### Supplied material
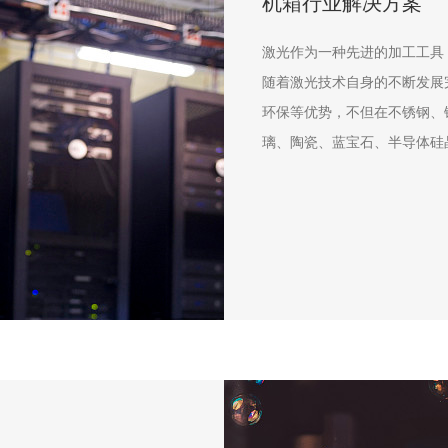
机箱行业解决方案
激光作为一种先进的加工工具
随着激光技术自身的不断发展
环保等优势，不但在不锈钢、
璃、陶瓷、蓝宝石、半导体硅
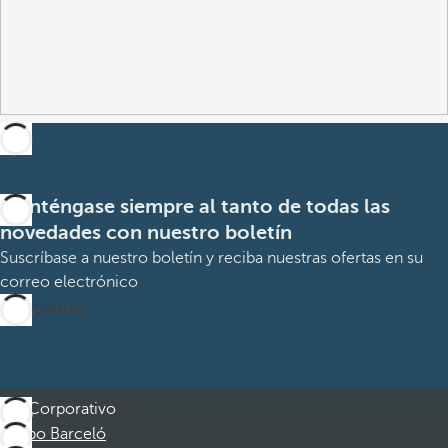
Manténgase siempre al tanto de todas las
novedades con nuestro boletín
Suscríbase a nuestro boletín y reciba nuestras ofertas en su
correo electrónico
Suscribirme
Corporativo
Grupo Barceló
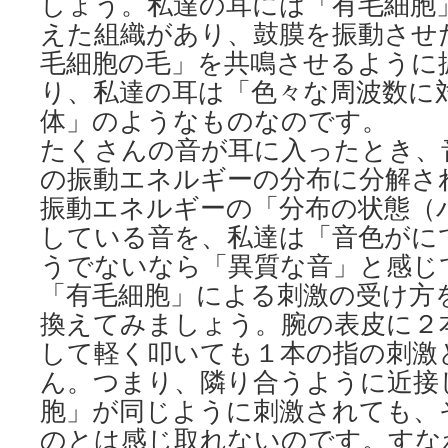
しょう。私達の耳には「有毛細胞
えた組織があり、鼓膜を振動させ
毛細胞の毛」を共鳴させるように
り、私達の耳は「色々な周波数に
体」のようなものなのです。
たくさんの音が耳に入ったとき、
の振動エネルギーの分布に分解さ
振動エネルギーの「分布の状態（
している音を、私達は「音色がに
うでないなら「異質な音」と感じ
「有毛細胞」による刺激の受け方
換えてみましょう。腕の表皮に２
して軽く叩いても１本の指の刺激
ん。つまり、隣り合うように近接
胞」が同じように刺激されても、
のとは感じ取れないのです。すな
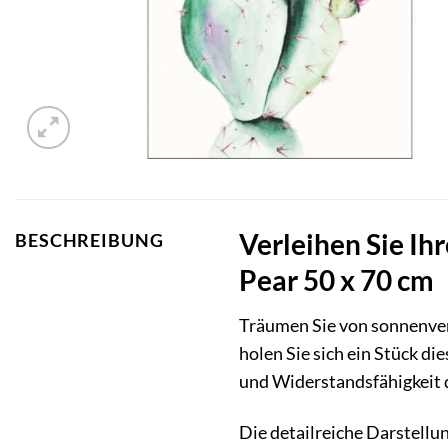
Verleihen Sie I
BESCHREIBUNG
Pear 50 x 70 cm
Träumen Sie von sonnenve
holen Sie sich ein Stück d
und Widerstandsfähigkeit de
Die detailreiche Darstellu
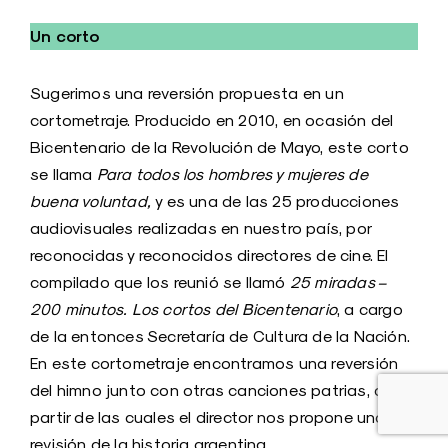
Un corto
Sugerimos una reversión propuesta en un
cortometraje. Producido en 2010, en ocasión del
Bicentenario de la Revolución de Mayo, este corto
se llama
Para todos los hombres y mujeres de
buena voluntad,
y es una de las 25 producciones
audiovisuales realizadas en nuestro país, por
reconocidas y reconocidos directores de cine. El
compilado que los reunió se llamó
25 miradas –
200 minutos. Los cortos del Bicentenario
, a cargo
de la entonces Secretaría de Cultura de la Nación.
En este cortometraje encontramos una reversión
del himno junto con otras canciones patrias, a
partir de las cuales el director nos propone una
revisión de la historia argentina.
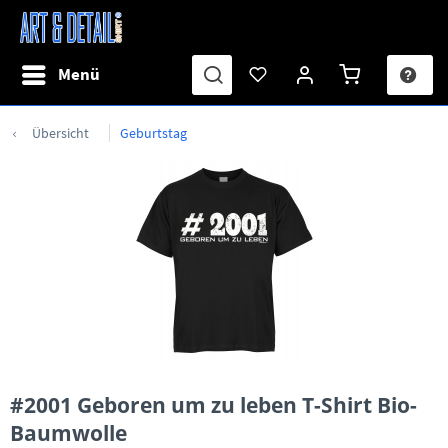
Menü
Übersicht
Geburtstag
#2001 Geboren um zu leben T-Shirt Bio-
Baumwolle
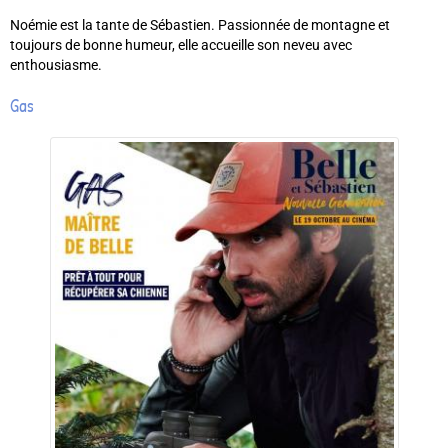
Noémie est la tante de Sébastien. Passionnée de montagne et
toujours de bonne humeur, elle accueille son neveu avec
enthousiasme.
Gas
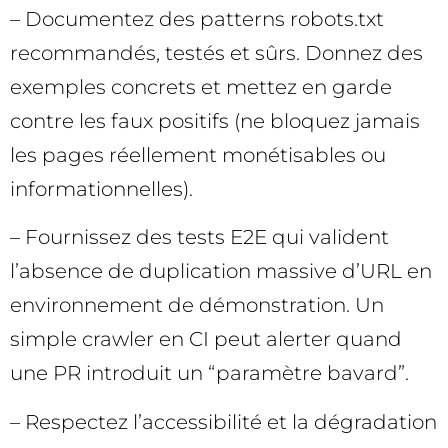
– Documentez des patterns robots.txt
recommandés, testés et sûrs. Donnez des
exemples concrets et mettez en garde
contre les faux positifs (ne bloquez jamais
les pages réellement monétisables ou
informationnelles).
– Fournissez des tests E2E qui valident
l’absence de duplication massive d’URL en
environnement de démonstration. Un
simple crawler en CI peut alerter quand
une PR introduit un “paramètre bavard”.
– Respectez l’accessibilité et la dégradation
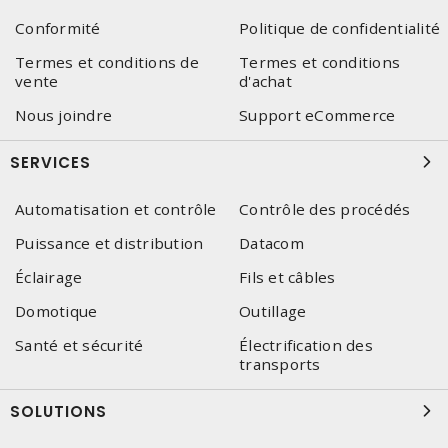
Conformité
Politique de confidentialité
Termes et conditions de
Termes et conditions
vente
d'achat
Nous joindre
Support eCommerce
SERVICES
Automatisation et contrôle
Contrôle des procédés
Puissance et distribution
Datacom
Éclairage
Fils et câbles
Domotique
Outillage
Santé et sécurité
Électrification des
transports
SOLUTIONS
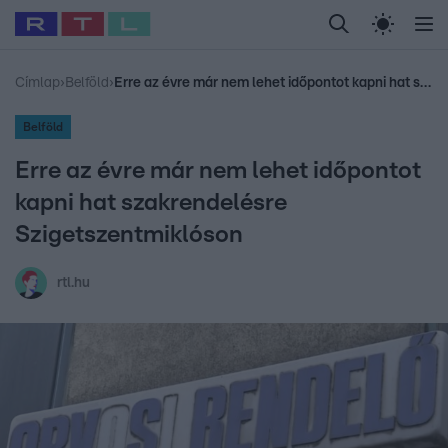
Legfrissebb
RTL Híradó
Fókusz
Sztárhírek
Randi
Celeb vagyok, me
#
Babits Marcella
#
Szellő István
#
Most Wanted
#
Gallusz Niko
Címlap
›
Belföld
›
Erre az évre már nem lehet időpontot kapni hat szakrendelésre Szigetszentmiklóson
Belföld
Erre az évre már nem lehet időpontot
kapni hat szakrendelésre
Szigetszentmiklóson
rtl.hu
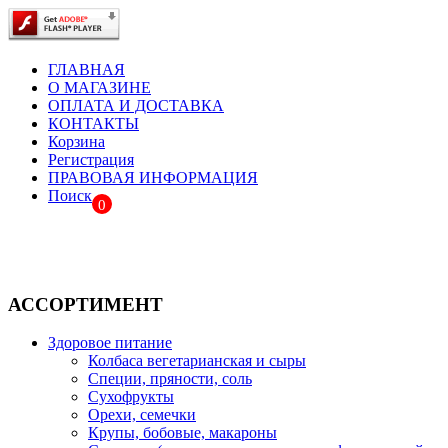
ГЛАВНАЯ
О МАГАЗИНЕ
ОПЛАТА И ДОСТАВКА
КОНТАКТЫ
Корзина
Регистрация
ПРАВОВАЯ ИНФОРМАЦИЯ
Поиск
0
АССОРТИМЕНТ
Здоровое питание
Колбаса вегетарианская и сыры
Специи, пряности, соль
Сухофрукты
Орехи, семечки
Крупы, бобовые, макароны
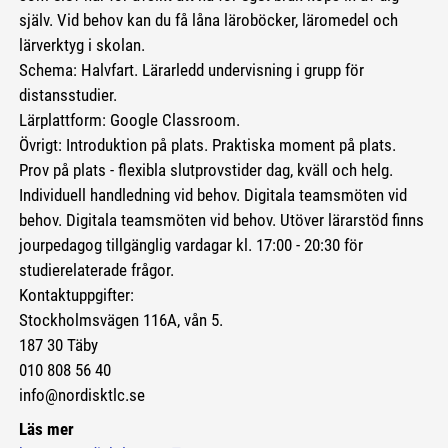
själv. Vid behov kan du få låna läroböcker, läromedel och
lärverktyg i skolan.
Schema: Halvfart. Lärarledd undervisning i grupp för
distansstudier.
Lärplattform: Google Classroom.
Övrigt: Introduktion på plats. Praktiska moment på plats.
Prov på plats - flexibla slutprovstider dag, kväll och helg.
Individuell handledning vid behov. Digitala teamsmöten vid
behov. Digitala teamsmöten vid behov. Utöver lärarstöd finns
jourpedagog tillgänglig vardagar kl. 17:00 - 20:30 för
studierelaterade frågor.
Kontaktuppgifter:
Stockholmsvägen 116A, vån 5.
187 30 Täby
010 808 56 40
info@nordisktlc.se
Läs mer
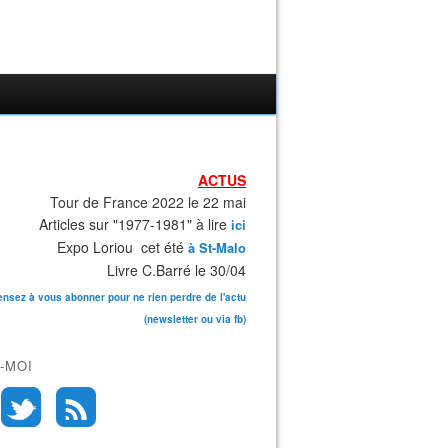
ACTUS
Tour de France 2022 le 22 mai
Articles sur "1977-1981" à lire
ici
Expo Loriou cet été
à St-Malo
Livre C.Barré le 30/04
ensez à vous abonner pour ne rien perdre de l'actu
(newsletter ou via fb)
-MOI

### What you will do
Omit the pictures, then print the rest of the listing above exactly.

### Response for this exercise
机箱行业解决方案
激光作为一种先进的加工工具
随着激光技术自身的不断发展
环保等优势，不但在不锈钢、
璃、陶瓷、蓝宝石、半导体硅
Manténgase siempre al tanto de todas las
novedades con nuestro boletín
Suscríbase a nuestro boletín y reciba nuestras ofertas en su
correo electrónico
Suscribirme
Corporativo
Grupo Barceló
しょう。私達の耳には「有毛細胞
えた組織があり、鼓膜を振動させ
毛細胞の毛」を共鳴させるように
り、私達の耳は「色々な周波数に
体」のようなものなのです。
たくさんの音が耳に入ったとき、
の振動エネルギーの分布に分解さ
振動エネルギーの「分布の状態（
している音を、私達は「音色がに
うでないなら「異質な音」と感じ
「有毛細胞」による刺激の受け方
換えてみましょう。腕の表皮に２
して軽く叩いても１本の指の刺激
ん。つまり、隣り合うように近接
胞」が同じように刺激されても、
のとは感じ取れないのです。すな
Verleihen Sie I
BESCHREIBUNG
Pear 50 x 70 cm
Träumen Sie von sonnenve
holen Sie sich ein Stück d
und Widerstandsfähigkeit de
Die detailreiche Darstellu
Un corto
Sugerimos una reversión propuesta en un
cortometraje. Producido en 2010, en ocasión del
Bicentenario de la Revolución de Mayo, este corto
se llama
Para todos los hombres y mujeres de
buena voluntad,
y es una de las 25 producciones
audiovisuales realizadas en nuestro país, por
reconocidas y reconocidos directores de cine. El
compilado que los reunió se llamó
25 miradas –
200 minutos. Los cortos del Bicentenario
, a cargo
de la entonces Secretaría de Cultura de la Nación.
En este cortometraje encontramos una reversión
del himno junto con otras canciones patrias, a
partir de las cuales el director nos propone una
revisión de la historia argentina.
Menü
Übersicht
Geburtstag
#2001 Geboren um zu leben T-Shirt Bio-
Baumwolle
Noémie est la tante de Sébastien. Passionnée de montagne et
toujours de bonne humeur, elle accueille son neveu avec
enthousiasme.
Gas
– Documentez des patterns robots.txt
recommandés, testés et sûrs. Donnez des
exemples concrets et mettez en garde
contre les faux positifs (ne bloquez jamais
les pages réellement monétisables ou
informationnelles).
– Fournissez des tests E2E qui valident
l’absence de duplication massive d’URL en
environnement de démonstration. Un
simple crawler en CI peut alerter quand
une PR introduit un “paramètre bavard”.
– Respectez l’accessibilité et la dégradation
Conformité
Politique de confidentialité
Termes et conditions de
Termes et conditions
vente
d'achat
Nous joindre
Support eCommerce
SERVICES
Automatisation et contrôle
Contrôle des procédés
Puissance et distribution
Datacom
Éclairage
Fils et câbles
Domotique
Outillage
Santé et sécurité
Électrification des
transports
SOLUTIONS
Legfrissebb
RTL Híradó
Fókusz
Sztárhírek
Randi
Celeb vagyok, me
#
Babits Marcella
#
Szellő István
#
Most Wanted
#
Gallusz Niko
Címlap
›
Belföld
›
Erre az évre már nem lehet időpontot kapni hat szakrendelésre Szigetszentmiklóson
Belföld
Erre az évre már nem lehet időpontot
kapni hat szakrendelésre
Szigetszentmiklóson
rtl.hu
ГЛАВНАЯ
О МАГАЗИНЕ
ОПЛАТА И ДОСТАВКА
КОНТАКТЫ
Корзина
Регистрация
ПРАВОВАЯ ИНФОРМАЦИЯ
Поиск
0
АССОРТИМЕНТ
Здоровое питание
Колбаса вегетарианская и сыры
Специи, пряности, соль
Сухофрукты
Орехи, семечки
Крупы, бобовые, макароны
själv. Vid behov kan du få låna läroböcker, läromedel och
lärverktyg i skolan.
Schema: Halvfart. Lärarledd undervisning i grupp för
distansstudier.
Lärplattform: Google Classroom.
Övrigt: Introduktion på plats. Praktiska moment på plats.
Prov på plats - flexibla slutprovstider dag, kväll och helg.
Individuell handledning vid behov. Digitala teamsmöten vid
behov. Digitala teamsmöten vid behov. Utöver lärarstöd finns
jourpedagog tillgänglig vardagar kl. 17:00 - 20:30 för
studierelaterade frågor.
Kontaktuppgifter:
Stockholmsvägen 116A, vån 5.
187 30 Täby
010 808 56 40
info@nordisktlc.se
Läs mer
ACTUS
Tour de France 2022 le 22 mai
Articles sur "1977-1981" à lire
ici
Expo Loriou cet été
à St-Malo
Livre C.Barré le 30/04
ensez à vous abonner pour ne rien perdre de l'actu
(newsletter ou via fb)
-MOI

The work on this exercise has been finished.